# Assignment:
What is needed is an exact copy of the data below, pictures excluded.

Saved entries
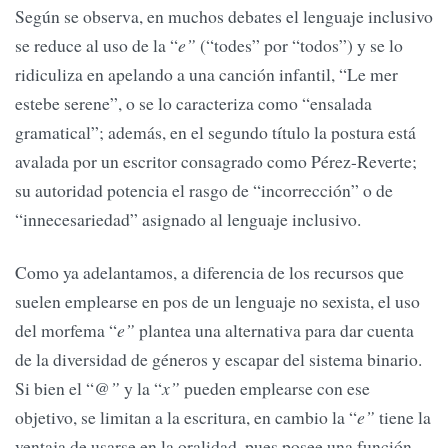
Según se observa, en muchos debates el lenguaje inclusivo
se reduce al uso de la “
e”
(“todes” por “todos”) y se lo
ridiculiza en apelando a una canción infantil, “Le mer
estebe serene”, o se lo caracteriza como “ensalada
gramatical”; además, en el segundo título la postura está
avalada por un escritor consagrado como Pérez-Reverte;
su autoridad potencia el rasgo de “incorrección” o de
“innecesariedad” asignado al lenguaje inclusivo.
Como ya adelantamos, a diferencia de los recursos que
suelen emplearse en pos de un lenguaje no sexista, el uso
del morfema “
e”
plantea una alternativa para dar cuenta
de la diversidad de géneros y escapar del sistema binario.
Si bien el “
@”
y la “
x”
pueden emplearse con ese
objetivo, se limitan a la escritura, en cambio la “
e”
tiene la
ventaja de usarse en la oralidad, pues posee una función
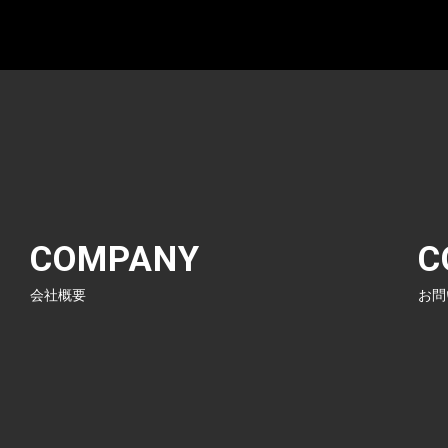
COMPANY
C
会社概要
お問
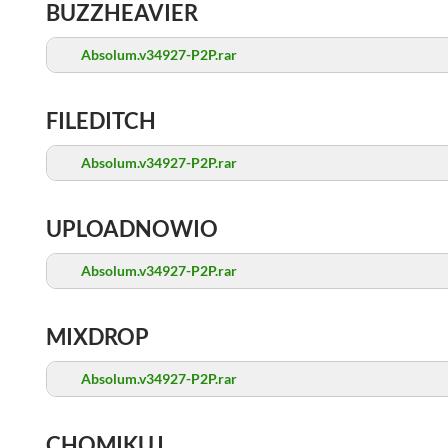
BUZZHEAVIER
Absolum.v34927-P2P.rar
FILEDITCH
Absolum.v34927-P2P.rar
UPLOADNOWIO
Absolum.v34927-P2P.rar
MIXDROP
Absolum.v34927-P2P.rar
CHOMIKUJ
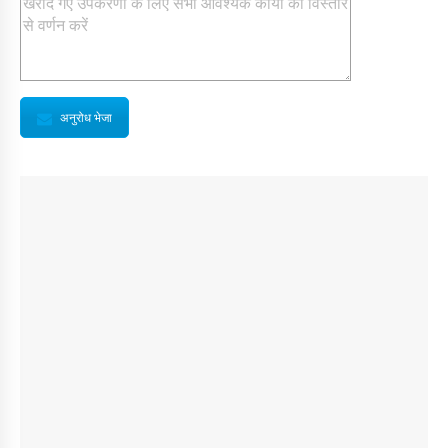
अनुरोध भेजा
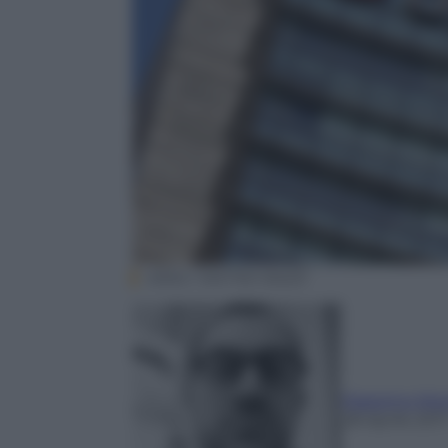
ANSA / MATTEO BAZZI
Massimo Mori
28 Aprile 201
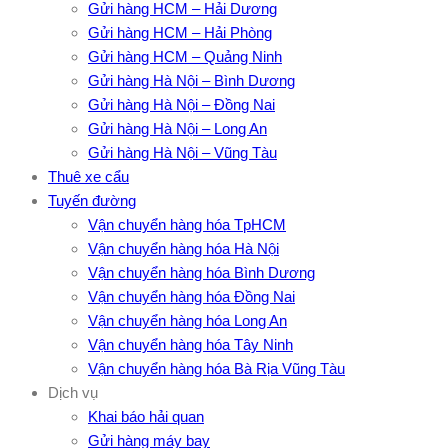
Gửi hàng HCM – Hải Dương
Gửi hàng HCM – Hải Phòng
Gửi hàng HCM – Quảng Ninh
Gửi hàng Hà Nội – Bình Dương
Gửi hàng Hà Nội – Đồng Nai
Gửi hàng Hà Nội – Long An
Gửi hàng Hà Nội – Vũng Tàu
Thuê xe cẩu
Tuyến đường
Vận chuyển hàng hóa TpHCM
Vận chuyển hàng hóa Hà Nội
Vận chuyển hàng hóa Bình Dương
Vận chuyển hàng hóa Đồng Nai
Vận chuyển hàng hóa Long An
Vận chuyển hàng hóa Tây Ninh
Vận chuyển hàng hóa Bà Rịa Vũng Tàu
Dịch vụ
Khai báo hải quan
Gửi hàng máy bay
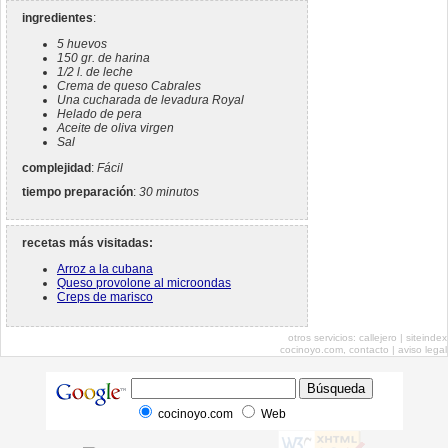
ingredientes
:
5 huevos
150 gr. de harina
1/2 l. de leche
Crema de queso Cabrales
Una cucharada de levadura Royal
Helado de pera
Aceite de oliva virgen
Sal
complejidad
:
Fácil
tiempo preparación
:
30 minutos
recetas más visitadas:
Arroz a la cubana
Queso provolone al microondas
Creps de marisco
otros servicios:
callejero
|
siteindex
cocinoyo.com,
contacto
|
aviso legal
cocinoyo.com
Web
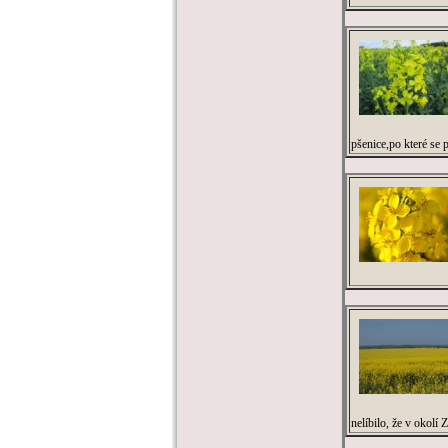
pšenice,po které se 
nelíbilo, že v okolí Z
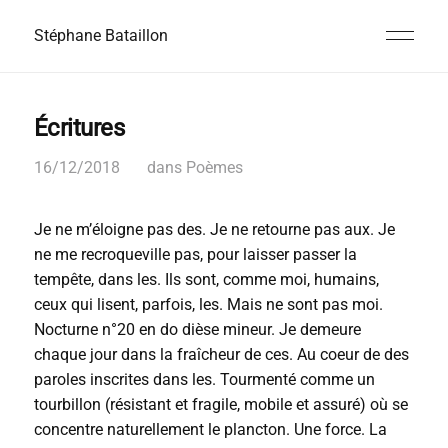
Stéphane Bataillon
Écritures
16/12/2018
dans
Poèmes
Je ne m’éloigne pas des. Je ne retourne pas aux. Je
ne me recroqueville pas, pour laisser passer la
tempête, dans les. Ils sont, comme moi, humains,
ceux qui lisent, parfois, les. Mais ne sont pas moi.
Nocturne n°20 en do dièse mineur. Je demeure
chaque jour dans la fraîcheur de ces. Au coeur de des
paroles inscrites dans les. Tourmenté comme un
tourbillon (résistant et fragile, mobile et assuré) où se
concentre naturellement le plancton. Une force. La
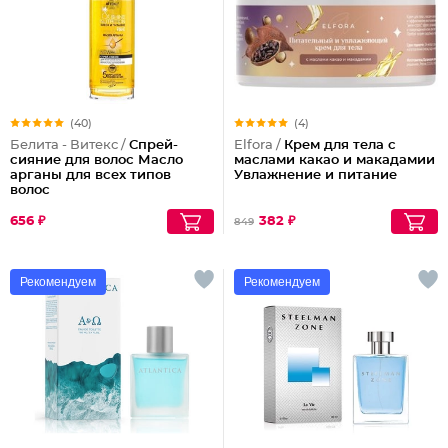
(40)
(4)
Белита - Витекс /
Спрей-
Elfora /
Крем для тела с
сияние для волос Масло
маслами какао и макадамии
арганы для всех типов
Увлажнение и питание
волос
656 ₽
382 ₽
849
Рекомендуем
Рекомендуем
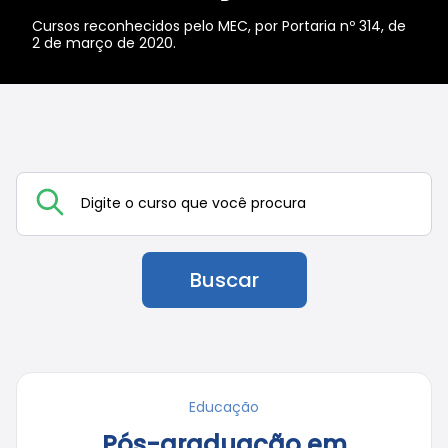
Cursos reconhecidos pelo MEC, por Portaria nº 314, de
2 de março de 2020.
Buscar
Educação
Pós-graduação em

# Task answer:
Según se observa, en muchos debates el lenguaje inclusivo
se reduce al uso de la “
e”
(“todes” por “todos”) y se lo
ridiculiza en apelando a una canción infantil, “Le mer
estebe serene”, o se lo caracteriza como “ensalada
gramatical”; además, en el segundo título la postura está
avalada por un escritor consagrado como Pérez-Reverte;
su autoridad potencia el rasgo de “incorrección” o de
“innecesariedad” asignado al lenguaje inclusivo.
Como ya adelantamos, a diferencia de los recursos que
suelen emplearse en pos de un lenguaje no sexista, el uso
del morfema “
e”
plantea una alternativa para dar cuenta
de la diversidad de géneros y escapar del sistema binario.
Si bien el “
@”
y la “
x”
pueden emplearse con ese
objetivo, se limitan a la escritura, en cambio la “
e”
tiene la
ventaja de usarse en la oralidad, pues posee una función
COMPANY
C
会社概要
お問
BUZZHEAVIER
Absolum.v34927-P2P.rar
FILEDITCH
Absolum.v34927-P2P.rar
UPLOADNOWIO
Absolum.v34927-P2P.rar
MIXDROP
Absolum.v34927-P2P.rar
CHOMIKUJ
अनुरोध भेजा
ANSA / MATTEO BAZZI
Massimo Mori
28 Aprile 201
Gửi hàng HCM – Hải Dương
Gửi hàng HCM – Hải Phòng
Gửi hàng HCM – Quảng Ninh
Gửi hàng Hà Nội – Bình Dương
Gửi hàng Hà Nội – Đồng Nai
Gửi hàng Hà Nội – Long An
Gửi hàng Hà Nội – Vũng Tàu
Thuê xe cẩu
Tuyến đường
Vận chuyển hàng hóa TpHCM
Vận chuyển hàng hóa Hà Nội
Vận chuyển hàng hóa Bình Dương
Vận chuyển hàng hóa Đồng Nai
Vận chuyển hàng hóa Long An
Vận chuyển hàng hóa Tây Ninh
Vận chuyển hàng hóa Bà Rịa Vũng Tàu
Dịch vụ
Khai báo hải quan
Gửi hàng máy bay
ingredientes
:
5 huevos
150 gr. de harina
1/2 l. de leche
Crema de queso Cabrales
Una cucharada de levadura Royal
Helado de pera
Aceite de oliva virgen
Sal
complejidad
:
Fácil
tiempo preparación
:
30 minutos
recetas más visitadas:
Arroz a la cubana
Queso provolone al microondas
Creps de marisco
otros servicios:
callejero
|
siteindex
cocinoyo.com,
contacto
|
aviso legal
cocinoyo.com
Web
pšenice,po které se 
nelíbilo, že v okolí Z
Stéphane Bataillon
Écritures
16/12/2018
dans
Poèmes
Je ne m’éloigne pas des. Je ne retourne pas aux. Je
ne me recroqueville pas, pour laisser passer la
tempête, dans les. Ils sont, comme moi, humains,
ceux qui lisent, parfois, les. Mais ne sont pas moi.
Nocturne n°20 en do dièse mineur. Je demeure
chaque jour dans la fraîcheur de ces. Au coeur de des
paroles inscrites dans les. Tourmenté comme un
tourbillon (résistant et fragile, mobile et assuré) où se
concentre naturellement le plancton. Une force. La
(40)
(4)
Белита - Витекс /
Спрей-
Elfora /
Крем для тела с
сияние для волос Масло
маслами какао и макадамии
арганы для всех типов
Увлажнение и питание
волос
656 ₽
382 ₽
849
Рекомендуем
Рекомендуем
Cursos reconhecidos pelo MEC, por Portaria nº 314, de
2 de março de 2020.
Buscar
Educação
Pós-graduação em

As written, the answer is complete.